After gastrulation, the embryo consists of a three layered, flat, oval germinal disk. The rapid growth of the embryo, especially along the sagittal axis causes the germinal disk to curve. Through circumferential folding, the embryo becomes cylindrical. As a result of this process, the body of the embryo closes, the body stalk forms and an intraembryonic coelom (peritoneal cavity) separates from an extraembryonic coelom (chorionic cavity) (Giacoia, 1992). The amniotic cavity, which is initially located dorsal to the germinal disk, grows rapidly and eventually encircles the fetus, obliterates the chorionic cavity and envelops the umbilical cord. The abnormality in the folding process prevents this obliteration of the chorionic cavity and formation of the umbilical cord. Without an umbilical cord, the fetus becomes directly attached to the placental chorionic plate. This body-stalk anomaly consists of a sac of amnion–mesoderm that contains the displaced abdominal organs (Giacoia, 1992).
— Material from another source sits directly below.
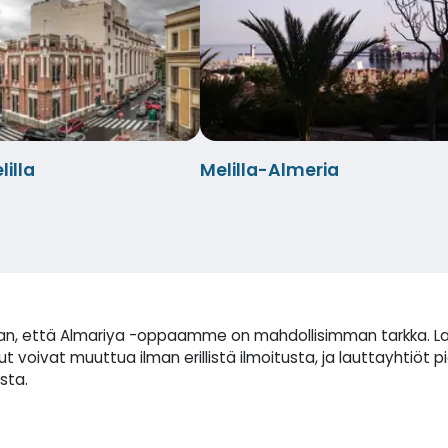
illa
Melilla-Almeria
 että Almariya -oppaamme on mahdollisimman tarkka. Laivan 
voivat muuttua ilman erillistä ilmoitusta, ja lauttayhtiöt p
sta.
Causes proposed for body-stalk defect include early amnion rupture with direct mechanical pressure and amniotic bands, vascular disruption of the early embryo or an abnormality in the germinal disk that leads to the formation of an anomalous amniotic cavity (Van Allen et al., 1987). In the early amnion-rupture theory, the abdominal wall and spinal defects could be secondary to the passage of the lower half of the fetal body into the coelomic cavity through the defect in the amniotic sac. The fetus has no room to move and remains practically attached to the placenta. Limb amputations and encephalocele could be secondary to the entrapment of the fetal skull and/or limbs in the coelomic cavity (Daskalakis et al., 1997). Alternatively, early generalized compromise of embryonic blood flow could lead to a failure of closure of the ventral body wall and persistence of the coelomic cavity (Van Allen et al., 1987). This could also lead to a rupture of an unsupported amnion and formation of amniotic bands.